▶ _What the task asks_: Each line holding the string "negociação" is to be copied from the data.

▶ _Extracted entries_:
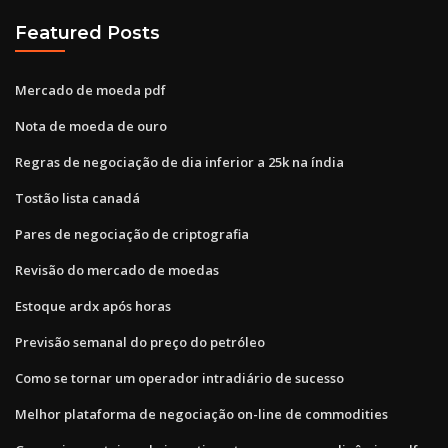
Featured Posts
Mercado de moeda pdf
Nota de moeda de ouro
Regras de negociação de dia inferior a 25k na índia
Tostão lista canadá
Pares de negociação de criptografia
Revisão do mercado de moedas
Estoque ardx após horas
Previsão semanal do preço do petróleo
Como se tornar um operador intradiário de sucesso
Melhor plataforma de negociação on-line de commodities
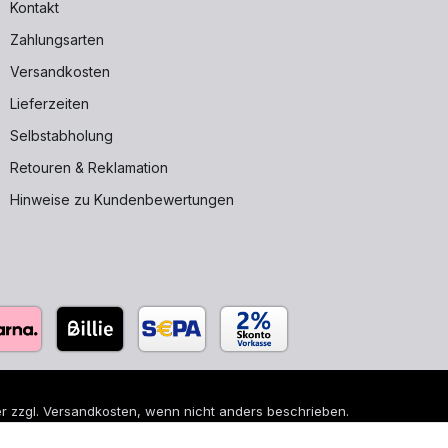
Kontakt
Zahlungsarten
Versandkosten
Lieferzeiten
Selbstabholung
Retouren & Reklamation
Hinweise zu Kundenbewertungen
r zzgl.
Versandkosten
, wenn nicht anders beschrieben.
 sind eingetragene Warenzeichen ihrer jeweiligen Eigentümer und di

▶ _Answer space_:
Regras de negociação de dia inferior a 25k na índia
Pares de negociação de criptografia
Melhor plataforma de negociação on-line de commodities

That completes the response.